Words are powerful tools. They can spark a revolution or stop one in its tracks. They can villainize or sanctify an object. For this reason, it is important to choose your words carefully, especially when dealing with a hot-button issue like cannabis legalization.
When referring to the plant at the center of this issue, there are many options for word choice. You can call it Mary Jane, reefer, pot, weed, marijuana, cannabis, or one of many other options often thrown about.
Most people realize that Mary Jane, pot and weed are all slang terms and should not be used by anyone who is trying to be taken seriously or advance the cause of legalization.
But what about marijuana and cannabis?
The term “marijuana” became popular in the US in the 1930s. During this time, newspapers and their owners used their power to spread propaganda and fear about cannabis. Rumors were circulated that linked marijuana to violent behavior, after all, sensational news sold papers. Because of this, the term “marijuana” is an emotional and derogatory word. Additionally, “marijuana” typically only refers to the dried bud.

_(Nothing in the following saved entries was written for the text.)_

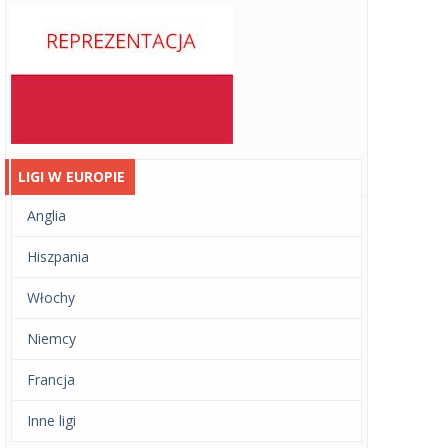
LIGI W EUROPIE
Anglia
Hiszpania
Włochy
Niemcy
Francja
Inne ligi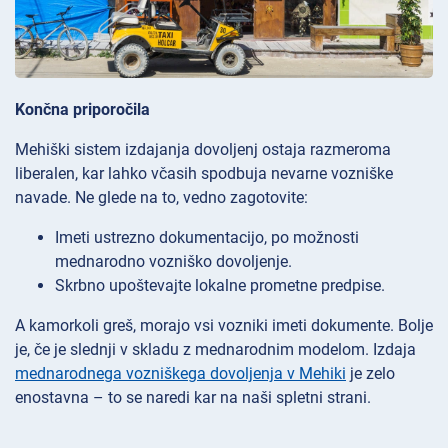
Končna priporočila
Mehiški sistem izdajanja dovoljenj ostaja razmeroma
liberalen, kar lahko včasih spodbuja nevarne vozniške
navade. Ne glede na to, vedno zagotovite:
Imeti ustrezno dokumentacijo, po možnosti
mednarodno vozniško dovoljenje.
Skrbno upoštevajte lokalne prometne predpise.
A kamorkoli greš, morajo vsi vozniki imeti dokumente. Bolje
je, če je slednji v skladu z mednarodnim modelom. Izdaja
mednarodnega vozniškega dovoljenja v Mehiki
je zelo
enostavna – to se naredi kar na naši spletni strani.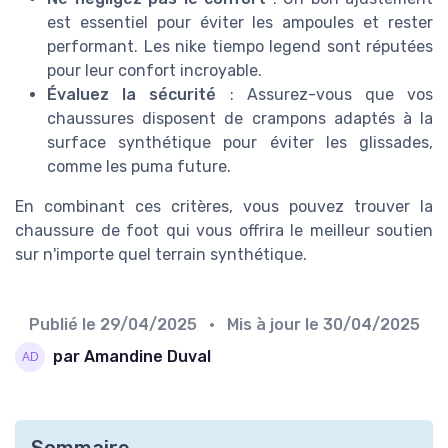
est essentiel pour éviter les ampoules et rester
performant. Les nike tiempo legend sont réputées
pour leur confort incroyable.
Évaluez la sécurité
: Assurez-vous que vos
chaussures disposent de crampons adaptés à la
surface synthétique pour éviter les glissades,
comme les puma future.
En combinant ces critères, vous pouvez trouver la
chaussure de foot qui vous offrira le meilleur soutien
sur n'importe quel terrain synthétique.
Publié le
29/04/2025
• Mis à jour le
30/04/2025
par Amandine Duval
Sommaire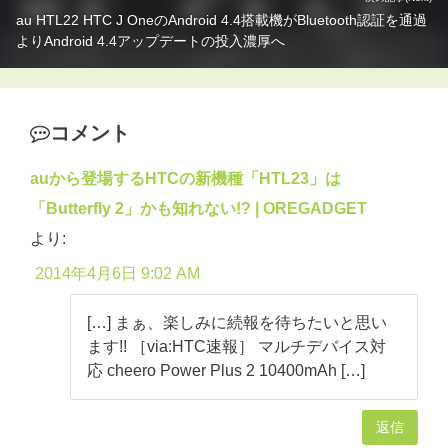
au HTL22 HTC J OneのAndroid 4.4搭載機がBluetooth認証を通過
よりAndroid 4.4アップデートの投入濃厚へ
コメント
auから登場するHTCの新機種「HTL23」は
「Butterfly 2」かも知れない!? | OREGADGET
より:
2014年4月6日 9:02 AM
[…] まぁ、楽しみに続報を待ちたいと思い
ます!! ［via:HTC速報］ マルチデバイス対
応 cheero Power Plus 2 10400mAh […]
返信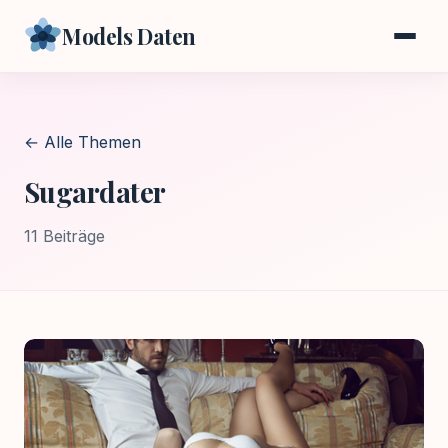
Models Daten
← Alle Themen
Sugardater
11 Beiträge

“Cannabis” however is the term embraced by activists and anyone actively trying to change the perception of cannabis. It is a scientific term that encompases many uses of the plant. It is free of the negative associates the word “marijuana” carries and allows people to have a conversation about legalization without being written off as “just another stoner.”
As you can see, “marijuana” is a loaded term, full of years of propoganda and backlash that make it difficult for people to listen to what you are saying. By changing the way we speak about cannabis and making small word changes, we are able to encourage people to listen and start a discussion about the benefits of legalized cannabis.
Join us, and many others in this revolution. Show you are serious about affecting change. Say, “Cannabis,” not “Marijuana.”